Palliative care services are ideally placed to help plan end of life care. Patients with COPD are likely to have less access to specialist supportive and palliative care than those suffering from lung cancer despite having similar symptoms and death rates (Varkey, 2006; Gore et al, 2000). The audit found that under half of acute units (49%) have a formal referral pathway to palliative care services.

Patients with COPD should benefit from improved access to palliative care services recommended in the end of life strategy (Department of Health, 2008). The audit identified that 66% of participating acute units planned to develop or improve palliative care services in the future.

Management of acute exacerbations

An exacerbation is a major event in the natural history of COPD and can have a negative effect on prognosis.

The audit results captured events leading to an exacerbation and treatment patients received following admission to hospital.

Before admission, 90% of patients were known to have COPD, and the data obtained via the GP survey suggests these patients had frequent exacerbations and were regular users of primary care resources in the 12 months before admission. Some 31% attended the GP surgery three or more times in the month before an admission to hospital and 74% attended once.

Sixty seven per cent of hospital units have local guidelines for assessment, 75% for treatment, but only 45% for follow up after discharge.

Results from the previous audit (RCP and BTS, 2003) demonstrated high morbidity and mortality associated with an exacerbation requiring hospital admission. Inpatient mortality was 7.5%, 31% of patients were readmitted and 15.5% died within three months. There has been little change since 2003 in the inpatient mortality (7.7%), but overall mortality rates at three months have reduced to 13.9%.

It is clear there have been improvements in inpatient care with an increase in speciality respiratory wards. A respiratory specialist healthcare worker now sees 78% of patients during admission.

Patient experiences of COPD

The patient survey, based on a group admitted or recently discharged with COPD exacerbations, found 83% report frequent exacerbations, with 68% experiencing a respiratory infection or flu- like symptoms in the month before admission to hospital. Some 57% noticed a change in phlegm colour/volume before admission.

This suggests there is a lead-in phase to an exacerbation that provides opportunities for early intervention such as self management, which may help to reduce the impact and shorten length of the exacerbation.

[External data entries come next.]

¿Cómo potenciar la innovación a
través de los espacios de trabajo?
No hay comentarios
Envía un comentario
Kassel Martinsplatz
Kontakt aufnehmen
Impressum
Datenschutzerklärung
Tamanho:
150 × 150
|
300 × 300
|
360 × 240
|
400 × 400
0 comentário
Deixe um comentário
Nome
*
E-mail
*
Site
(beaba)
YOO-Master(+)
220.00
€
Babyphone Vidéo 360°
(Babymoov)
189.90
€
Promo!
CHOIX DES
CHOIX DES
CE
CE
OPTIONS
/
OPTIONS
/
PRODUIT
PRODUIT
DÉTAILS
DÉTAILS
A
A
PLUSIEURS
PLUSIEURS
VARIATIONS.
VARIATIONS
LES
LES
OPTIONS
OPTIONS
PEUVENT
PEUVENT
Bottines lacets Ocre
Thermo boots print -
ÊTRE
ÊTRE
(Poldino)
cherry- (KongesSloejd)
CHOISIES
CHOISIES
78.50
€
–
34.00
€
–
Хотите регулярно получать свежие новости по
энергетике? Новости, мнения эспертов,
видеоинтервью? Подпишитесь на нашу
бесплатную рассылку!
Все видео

However, only 23% of patients had a written plan for self management and 24% had a supply of antibiotics and corticosteroids to administer at home.

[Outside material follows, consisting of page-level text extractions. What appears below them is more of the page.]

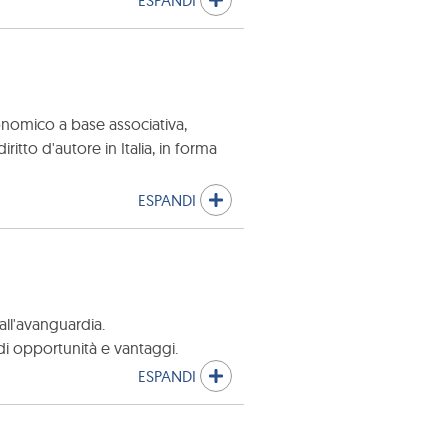
ESPANDI
conomico a base associativa,
ritto d'autore in Italia, in forma
ESPANDI
ll'avanguardia.
hi di opportunità e vantaggi.
ESPANDI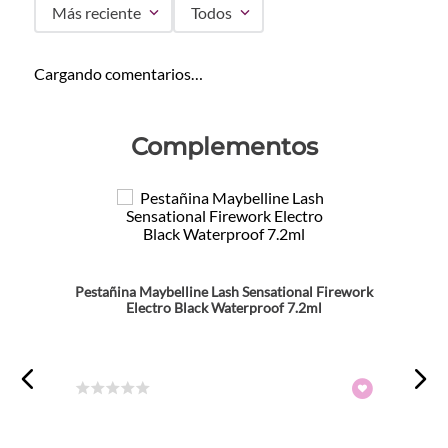
Más reciente
Todos
Cargando comentarios…
Complementos
Pestañina Maybelline Lash Sensational Firework
Electro Black Waterproof 7.2ml
☆
☆
☆
☆
☆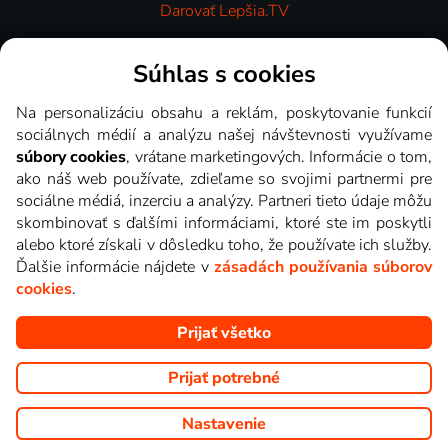
Darovať Lepšia.TV
Videotéka
Súhlas s cookies
Na personalizáciu obsahu a reklám, poskytovanie funkcií
sociálnych médií a analýzu našej návštevnosti využívame
súbory cookies
, vrátane marketingových. Informácie o tom,
ako náš web používate, zdieľame so svojimi partnermi pre
sociálne médiá, inzerciu a analýzy. Partneri tieto údaje môžu
skombinovať s ďalšími informáciami, ktoré ste im poskytli
alebo ktoré získali v dôsledku toho, že používate ich služby.
Ďalšie informácie nájdete v
zásadách používania súborov
cookies
.
Prijať všetko
Copyright © goNET s.r.o. Na tomto webe sú zobrazované obrázky
z relácií TV staníc, ktoré môžete sledovať v Lepšia.TV.
Prijať potrebné
Nastavenie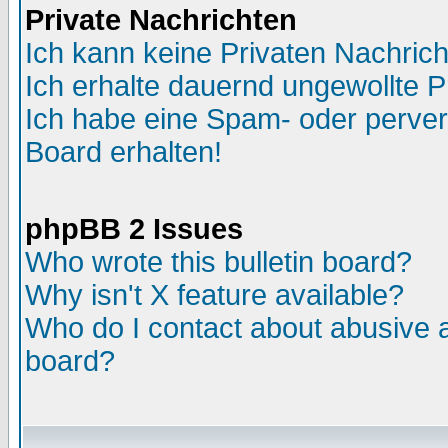
Private Nachrichten
Ich kann keine Privaten Nachric
Ich erhalte dauernd ungewollte P
Ich habe eine Spam- oder perve
Board erhalten!
phpBB 2 Issues
Who wrote this bulletin board?
Why isn't X feature available?
Who do I contact about abusive an
board?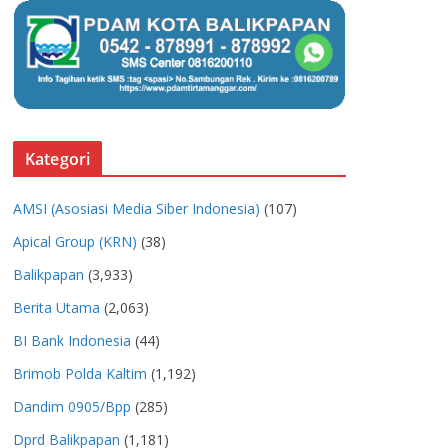
Kategori
AMSI (Asosiasi Media Siber Indonesia)
(107)
Apical Group (KRN)
(38)
Balikpapan
(3,933)
Berita Utama
(2,063)
BI Bank Indonesia
(44)
Brimob Polda Kaltim
(1,192)
Dandim 0905/Bpp
(285)
Dprd Balikpapan
(1,181)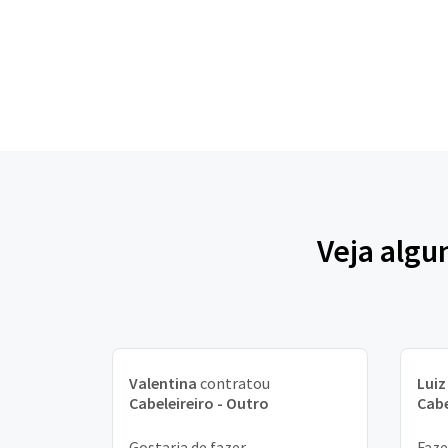
Veja algu
Valentina
contratou
Luiz
Cabeleireiro - Outro
Cabe
Gostaria de fazer
Faze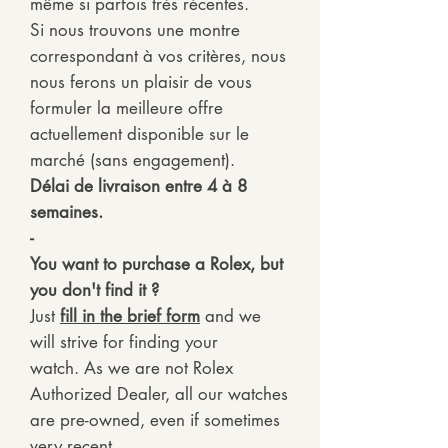
même si parfois très récentes.
Si nous trouvons une montre
correspondant à vos critères, nous
nous ferons un plaisir de vous
formuler la meilleure offre
actuellement disponible sur le
marché (sans engagement).
Délai de livraison entre 4 à 8
semaines.
-
You want to purchase a Rolex, but
you don't find it ?
Just
fill in the brief form
and we
will strive for finding your
watch. As we are not Rolex
Authorized Dealer, all our watches
are pre-owned, even if sometimes
very recent.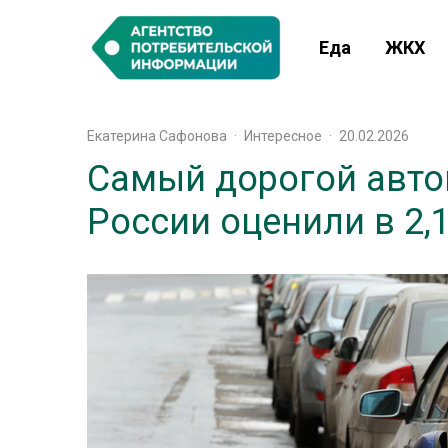
Еда
ЖКХ
Екатерина Сафонова
·
Интересное
·
20.02.2026
Самый дорогой авто
России оценили в 2,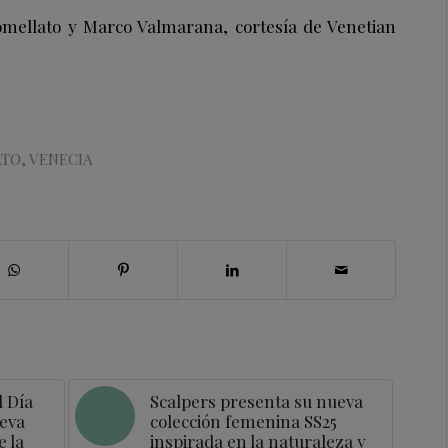
Pomellato y Marco Valmarana, cortesía de Venetian
ATO
,
VENECIA
 Día
Scalpers presenta su nueva
ueva
colección femenina SS25
 la
inspirada en la naturaleza y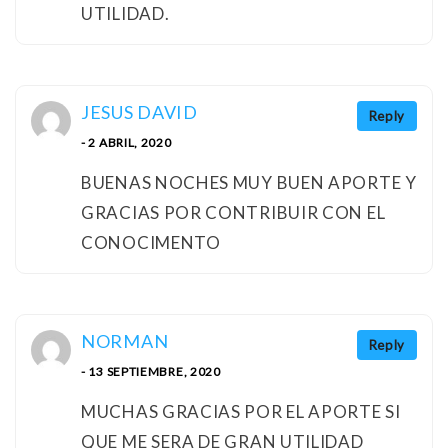
UTILIDAD.
JESUS DAVID
Reply
- 2 ABRIL, 2020
BUENAS NOCHES MUY BUEN APORTE Y
GRACIAS POR CONTRIBUIR CON EL
CONOCIMENTO
NORMAN
Reply
- 13 SEPTIEMBRE, 2020
MUCHAS GRACIAS POR EL APORTE SI
QUE ME SERA DE GRAN UTILIDAD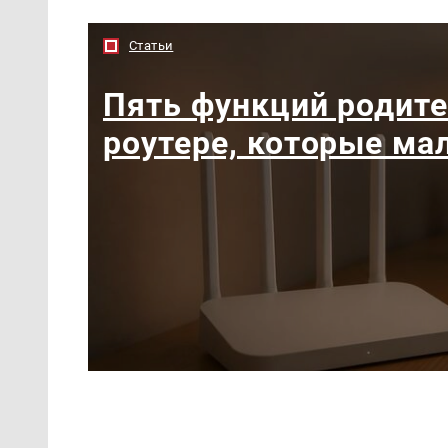
Статьи
Пять функций родите
роутере, которые ма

Over half (57%) said they were able to seek advice over the phone from their GP, respiratory nurse or hospital doctor. Hospital admissions are common, with 60% reporting they had been admitted in the previous year and 66% felt they would still have needed to be admitted even if they had more help at home.

COPD management is provided by a combination of hospital clinics and patients’ GP surgeries and appears to be relatively poor as they are not receiving regular check ups. Only 55% of patients have regular check ups in primary care and 42% in acute care.


The DH is developing a national clinical strategy for COPD, due to be launched later this year. It will provide a structure to drive forward management of COPD from prevention and early detection, to managing acute and stable phases, through to end of life care.

It is clear that services for patients with COPD need to span both primary and secondary care, and integrated care is needed to overcome some of the discrepancies in services provided in acute units and PCOs (Table 2).

The national clinical strategy is likely to recommend that managed clinical networks are introduced to encourage joined up planning and provision of COPD services, ensuring equitable and cost effective treatment options delivered by a competent and experienced team.


We would like to thank the members of the steering and implementation groups, participants and patients. 


  • COPD is a common and often undiagnosed condition. Its symptoms can significantly affect patients’ quality of life and interventions have been proven to reduce morbidity and mortality
  • The condition has economic implications, mainly due to hospital admissions which may be avoidable.